The first is that concerning the Overseas Food Corporation's borrowing. As far as I am aware they have net yet entered into any negotiations. Although they can, of course, do so if the Bill is passed. The whole question of whether equipment should be bought from the United States is a process which has been carefully worked out and to a large extent is the same for the Colonial Development Corporation as for private enterprise. They go through the various Governmental committees and they have to justify the necessity for the particular equipment they require. In the case of the equipment for Gambia they put a case that equipment of the type they required could be obtained only in the United States. It was equipment particularly suited to the tropics and so were the eggs. That is a commercial matter they felt very strongly about, and the necessary capital was issued and the necessary dollar allowance made.
§ Mr. Rees-Williams
I am unable to say without notice. I think the hon. Member for Hornsey (Mr. Gammans) was very 923 unjust to the Corporation. This is the first of their Reports. The nature of the Report must, of course, be varied from time to time and we should be only too glad to take into account the views of hon. Members on it; but to say of the first Report, detailing a large amount of work that has been done by the Corporation under very difficult conditions, that if such a Report were prepared and issued by a private company it would land them in jail, is to my mind a statement which should never have been made. It is quite improper. I think the hon. Member, who is interested in colonial matters, should withdraw it. It does not give any encouragement at all to the Colonial Development Corporation.

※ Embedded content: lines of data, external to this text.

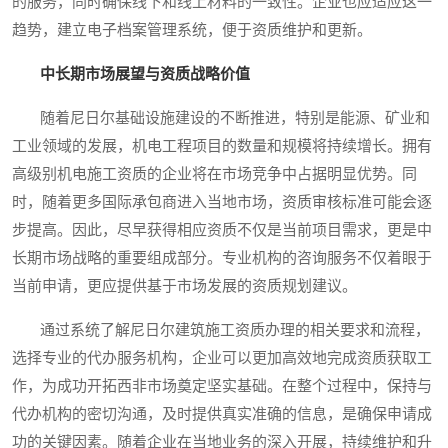
的服务，同时确保线下和线上材料的一致性。企业也应适应这一
趋势，建立电子档案管理系统，便于资质维护和更新。
中长期市场展望与资质战略价值
随着尼日尔基础设施建设的不断推进，特别是能源、矿业和
工业领域的发展，机电工程项目的数量和规模将持续增长。拥有
高级别机电施工资质的企业将在市场竞争中占据明显优势。同
时，随着更多国际承包商进入当地市场，资质审核标准可能会逐
步提高。因此，尽早获得相应资质不仅是当前项目需求，更是中
长期市场战略的重要组成部分。专业机构的咨询服务不仅着眼于
当前申请，更应提供基于市场发展的资质规划建议。
通过系统了解尼日尔建筑施工资质办理的相关要求和流程，
选择专业的代办服务机构，企业可以更加高效地完成资质获取工
作，为成功开拓西非市场奠定坚实基础。在整个过程中，保持与
代办机构的密切沟通，及时提供真实准确的信息，是确保申请成
功的关键因素。随着企业在当地业务的深入开展，持续维护和升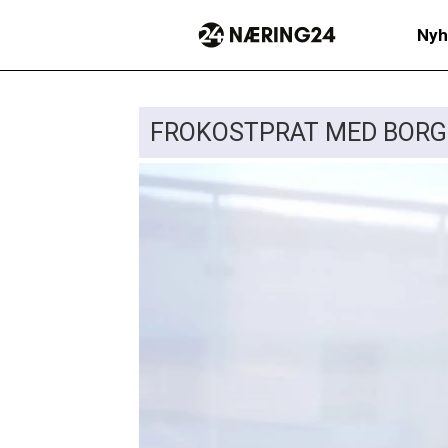
Nyh
FROKOSTPRAT MED BORGE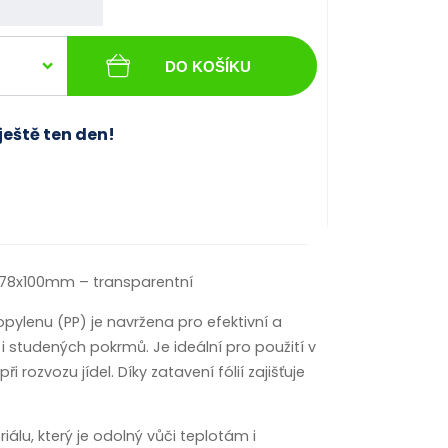
DO KOŠÍKU
ještě ten den!
178x100mm – transparentní
ylenu (PP) je navržena pro efektivní a
i studených pokrmů. Je ideální pro použití v
 rozvozu jídel. Díky zatavení fólií zajišťuje
álu, který je odolný vůči teplotám i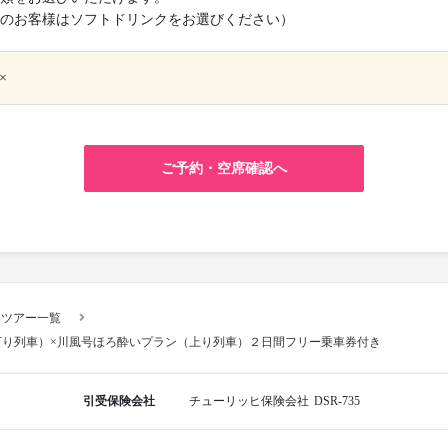
のお客様はソフトドリンクをお選びください）
×
ご予約・空席確認へ
スツアー一覧
り列車）×川風号ほろ酔いプラン（上り列車）２日間フリー乗車券付き
引受保険会社
チューリッヒ保険会社
DSR-735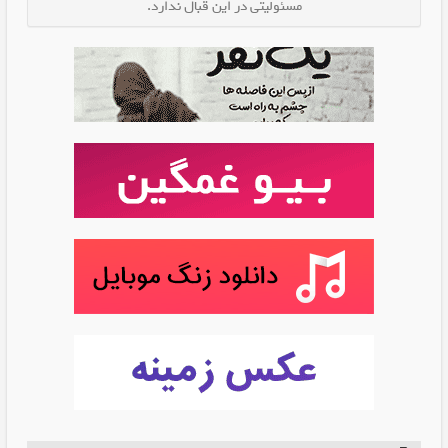
مسئولیتی در این قبال ندارد.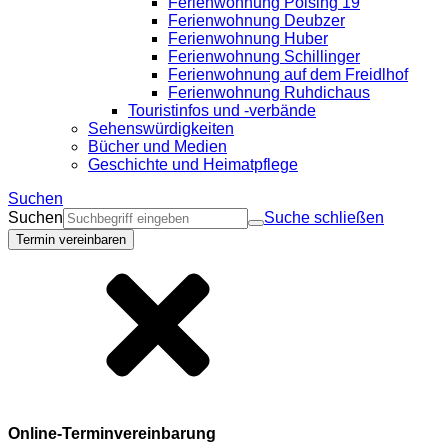
Ferienwohnung Polsing 19
Ferienwohnung Deubzer
Ferienwohnung Huber
Ferienwohnung Schillinger
Ferienwohnung auf dem Freidlhof
Ferienwohnung Ruhdichaus
Touristinfos und -verbände
Sehenswürdigkeiten
Bücher und Medien
Geschichte und Heimatpflege
Suchen
Suchen
Suche schließen
Termin vereinbaren
Online-Terminvereinbarung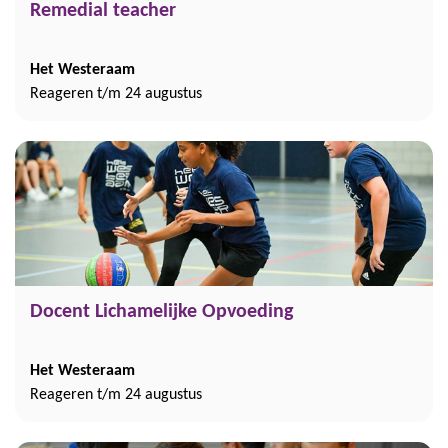
Remedial teacher
Het Westeraam
Reageren t/m 24 augustus
Docent Lichamelijke Opvoeding
Het Westeraam
Reageren t/m 24 augustus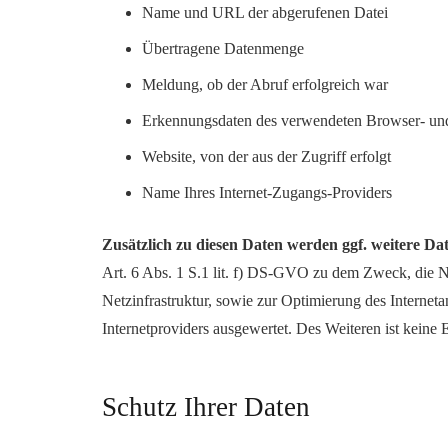
Name und URL der abgerufenen Datei
Übertragene Datenmenge
Meldung, ob der Abruf erfolgreich war
Erkennungsdaten des verwendeten Browser- und
Website, von der aus der Zugriff erfolgt
Name Ihres Internet-Zugangs-Providers
Zusätzlich zu diesen Daten werden ggf. weitere D
Art. 6 Abs. 1 S.1 lit. f) DS-GVO zu dem Zweck, die N
Netzinfrastruktur, sowie zur Optimierung des Interneta
Internetproviders ausgewertet. Des Weiteren ist keine 
Schutz Ihrer Daten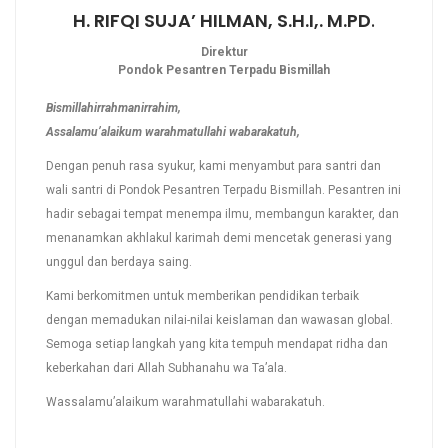
H. RIFQI SUJA’ HILMAN, S.H.I,. M.PD
.
Direktur
Pondok Pesantren Terpadu Bismillah
Bismillahirrahmanirrahim,
Assalamu’alaikum warahmatullahi wabarakatuh,
Dengan penuh rasa syukur, kami menyambut para santri dan
wali santri di Pondok Pesantren Terpadu Bismillah. Pesantren ini
hadir sebagai tempat menempa ilmu, membangun karakter, dan
menanamkan akhlakul karimah demi mencetak generasi yang
unggul dan berdaya saing.
Kami berkomitmen untuk memberikan pendidikan terbaik
dengan memadukan nilai-nilai keislaman dan wawasan global.
Semoga setiap langkah yang kita tempuh mendapat ridha dan
keberkahan dari Allah Subhanahu wa Ta’ala.
Wassalamu’alaikum warahmatullahi wabarakatuh.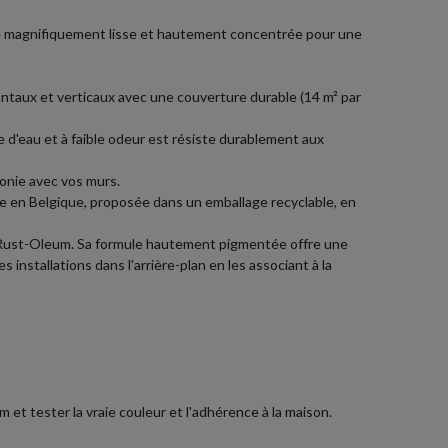
ate magnifiquement lisse et hautement concentrée pour une
zontaux et verticaux avec une couverture durable (14 m² par
e d'eau et à faible odeur est résiste durablement aux
onie avec vos murs.
e en Belgique, proposée dans un emballage recyclable, en
r Rust-Oleum. Sa formule hautement pigmentée offre une
installations dans l'arrière-plan en les associant à la
et tester la vraie couleur et l'adhérence à la maison.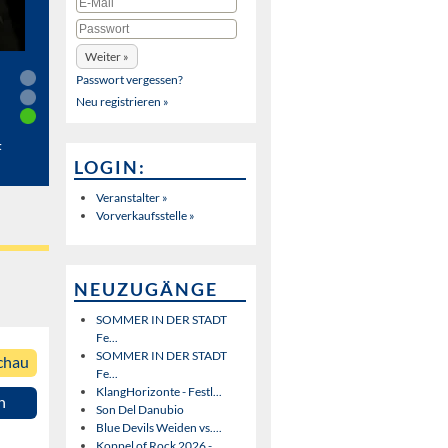
Passwort vergessen?
Neu registrieren »
t
LOGIN:
Veranstalter »
Vorverkaufsstelle »
NEUZUGÄNGE
SOMMER IN DER STADT
Fe...
SOMMER IN DER STADT
chau
Fe...
KlangHorizonte - Festl...
n
Son Del Danubio
Blue Devils Weiden vs....
Koppel of Rock 2026 - ...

The hon. Member for Torquay (Mr. C. Williams) asked me whether small companies would be safeguarded, and not pushed aside by large companies. As far as the Government are concerned, I can assure him we shall do everything we possibly can to safeguard the interests of those small companies, but I cannot vouch for some of the larger ones doing as we do.
§ Mr. Rees-Williams
I know the point the hon. Gentleman has in mind. We shall do all we can. An account of a wide range of activities is given in this Report. The little I have had to do with this Corporation gives me cause for considerable satisfaction in the feeling that one can play a small part in such a mighty endeavour. This is a matter of which I think the House can well be proud. We have passed the original Act and we are now promoting further legislation which will support this venture.
§ Mr. Lennox-Boyd
Has the hon. Gentleman any statement to make about the result of the Chancellor's ban on dollar purchases, on the 15 million dollar loan to the Corporation?
§ Mr. Rees-Williams
I have not. I will look into that point, and into others which have not been mentioned. I will deal with them at a later stage.
§ Mr. N. Macpherson
Can the hon. Gentleman say what projects are covered by this 15 million dollar loan?
§ Committed to a Committee of the whole House for Monday next.—[Mr. Snow.]